CN117077819A

CN117077819A - Water quality prediction method

Info

Publication number: CN117077819A
Application number: CN202311106497.0A
Authority: CN
Inventors: 陈爱华; 郑金洪; 黄健萌; 占沛远; 范贵源; 张传琦; 何惺
Original assignee: Fuzhou University
Current assignee: Fuzhou University
Priority date: 2023-08-30
Filing date: 2023-08-30
Publication date: 2023-11-17

Abstract

The invention provides a water quality prediction method, which utilizes a regression type SVR algorithm to predict dissolved oxygen in water, optimizes parameters C and g in the SVR by an artificial immune algorithm AIA to reduce subjective influence of human factors and improve universality and performance of the SVR, carries out correlation calculation on the output of a SVR model and various water quality parameters, and selects the water quality parameters with higher correlation coefficients as the input of the model so as to improve the accuracy of the algorithm; the predicted value of the invention is closer to the true value, and the performance is more excellent.
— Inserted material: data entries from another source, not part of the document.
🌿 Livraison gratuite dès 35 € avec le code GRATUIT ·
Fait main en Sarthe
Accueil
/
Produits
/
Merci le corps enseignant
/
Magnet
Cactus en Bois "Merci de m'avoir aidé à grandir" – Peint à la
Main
The improved algorithm can be used for early prediction of dissolved oxygen.

Description

Water quality prediction method

Technical Field

The invention relates to the technical field of water quality detection, in particular to a water quality prediction method.

Background

Lake water quality affects the water safety of its surrounding organisms including human beings, and in order to make precautionary measures in advance, prediction of water quality is required. Traditional predictive algorithms have difficulty forming efficient nonlinear systems due to the complexity of the water quality system.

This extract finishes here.